Economic justice

Donovon Lynch family launches foundation for social and economic justice

The Donovon Wayne Lynch Foundation for Social and Economic Justice offers scholarships to students who hope to improve communities.

NORFOLK, Virginia – Donovon Lynch’s family are pushing for police reform in Virginia Beach and beyond.

On Thursday, the Donovon Wayne Lynch Foundation for Social and Economic Justice hosted its inaugural events at Norfolk State University.

It comes three months after a Virginia Beach police officer shot dead Lynch, 25, on a chaotic night at the Oceanfront. Two people died and several were injured in separate shootings.

“We want to reinvent America, starting today,” said Wayne Lynch, Donovon’s father.

The group organized what they call the Re-Imagine America Tour to discuss the social and economic issues plaguing communities and to brainstorm solutions.

The roundtables featured former delegate and gubernatorial candidate Jennifer Carrol Foy; The Reverend William Barber of the Poor Campaign and former St. Petersburg Police Chief Kenny Miller, among others.

NSU is the first stop on the planned tour of historically black colleges and universities, according to Lynch.

“We’re on the action. So we’ve laid the groundwork, so now it’s time for us to get out there and get the job done,” he said.

“What we have been doing for the past 35 years has culminated in this moment,” he said, referring to his decades-long known work in the community. “It was speeded up because of my son’s death.”

The foundation will provide scholarships and support to students and citizens with ideas to improve their communities. Lynch said he discussed the idea with his son.

Among the main topics of discussion was the push for mandatory civilian review boards in all communities. Wayne Lynch said he has made it his goal to champion the cause since his son’s death.

“We want it to be mandatory and for every jurisdiction to have a civilian review board,” Carroll Foy said.

The Lynch family and their lawyers have questioned the investigation into his death, and lawyer Jeff Reichert hinted that legal action was pending on Thursday.

Lynch’s family claim he was an innocent bystander.

Virginia Beach Police said Lynch brandished a gun that night, although the family disputes that claim and requested a retraction.

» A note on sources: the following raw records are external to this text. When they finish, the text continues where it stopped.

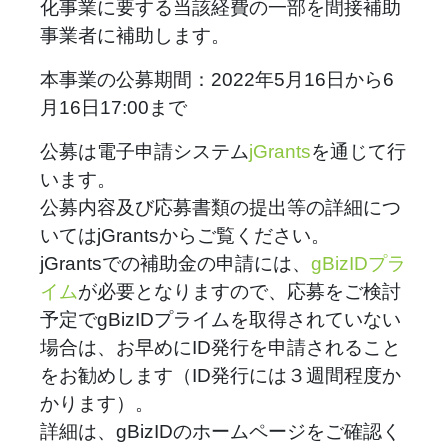
化事業に要する当該経費の一部を間接補助
事業者に補助します。
本事業の公募期間：2022年5月16日から6
月16日17:00まで
公募は電子申請システム
jGrants
を通じて行
います。
公募内容及び応募書類の提出等の詳細につ
いてはjGrantsからご覧ください。
jGrantsでの補助金の申請には、
gBizIDプラ
イム
が必要となりますので、応募をご検討
予定でgBizIDプライムを取得されていない
場合は、お早めにID発行を申請されること
をお勧めします（ID発行には３週間程度か
かります）。
詳細は、gBizIDのホームページをご確認く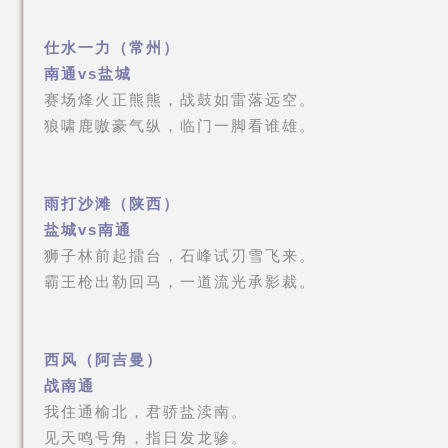
仕水一力（常州）
南通vs盐城
赛场烽火正熊熊，战鼓如雷落远空。
狼啸鹿嗷豪气纵，临门一脚看谁雄。
雨打沙滩（陕西）
盐城vs南通
狮子林前起擂台，石峰试刃雪飞来。
霸王枪出勒回马，一道流光承影裁。
西风（阿吉曼）
战南通
我住通榆北，君骄盐渎南。
见天鸣号角，指日发龙骖。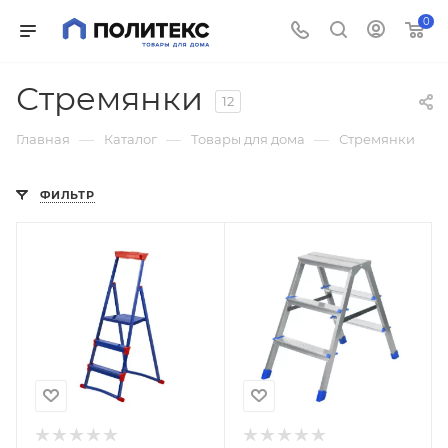
0
Стремянки
12
—
—
—
Главная
Каталог
Товары для дома
Стремянки
ФИЛЬТР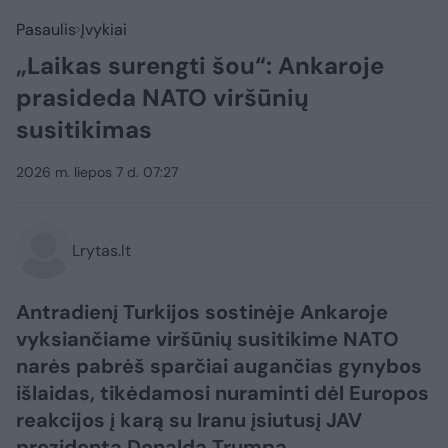
Pasaulis
Įvykiai
„Laikas surengti šou“: Ankaroje
prasideda NATO viršūnių
susitikimas
2026 m. liepos 7 d. 07:27
Lrytas.lt
Antradienį Turkijos sostinėje Ankaroje
vyksiančiame viršūnių susitikime NATO
narės pabrėš sparčiai augančias gynybos
išlaidas, tikėdamosi nuraminti dėl Europos
reakcijos į karą su Iranu įsiutusį JAV
prezidentą Donaldą Trumpą.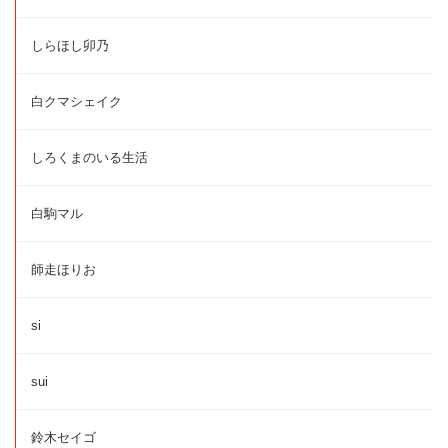
しらほし卯乃
白クマシェイク
しろくまのいる生活
白駒マル
師走ほりお
si
sui
鈴木セイゴ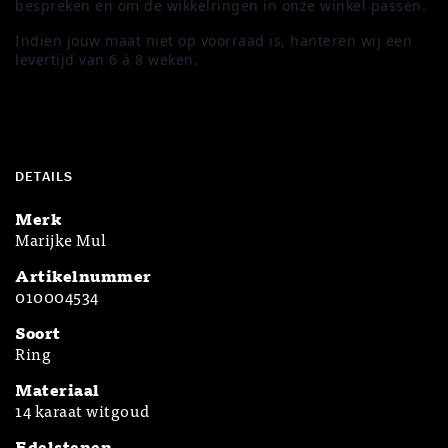
bespreken en om de wikkelringen in onze winkel passen.
Indien jouw maat niet op voorraad is, hanteren wij een
levertijd van 6 á 8 weken.
DETAILS
Merk
Marijke Mul
Artikelnummer
010004534
Soort
Ring
Materiaal
14 karaat witgoud
Edelstenen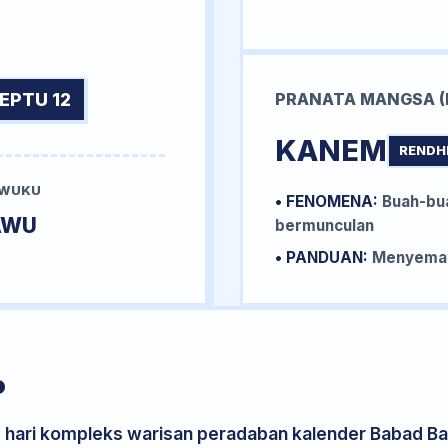
EPTU 12
PRANATA MANGSA (
KANEM
RENDH
 WUKU
• FENOMENA:
Buah-bua
AWU
bermunculan
• PANDUAN:
Menyemai 
P
s hari kompleks warisan peradaban kalender Babad Bal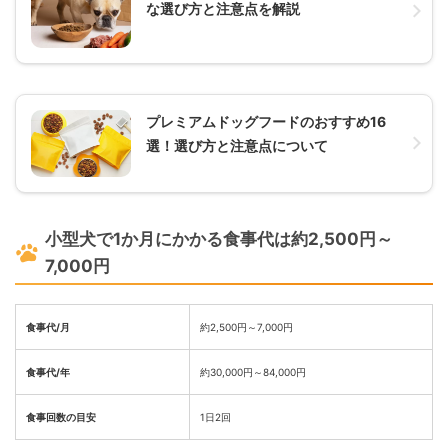
な選び方と注意点を解説
プレミアムドッグフードのおすすめ16
選！選び方と注意点について
小型犬で1か月にかかる食事代は約2,500円～
7,000円
食事代/月
約2,500円～7,000円
食事代/年
約30,000円～84,000円
食事回数の目安
1日2回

13NewsNow previously reported that the Lynch family were planning to file a wrongful death lawsuit against the city of Virginia Beach, according to another attorney involved in the case.

Wayne Lynch was waiting to legally become the representative of his son’s estate, said lawyer Stephen Lentz, who has been retained by the Lynch family.

Under Virginia law, only the personal representative of an estate can file an application for wrongful death on behalf of the deceased.

On Thursday, Lynch confirmed the process was complete.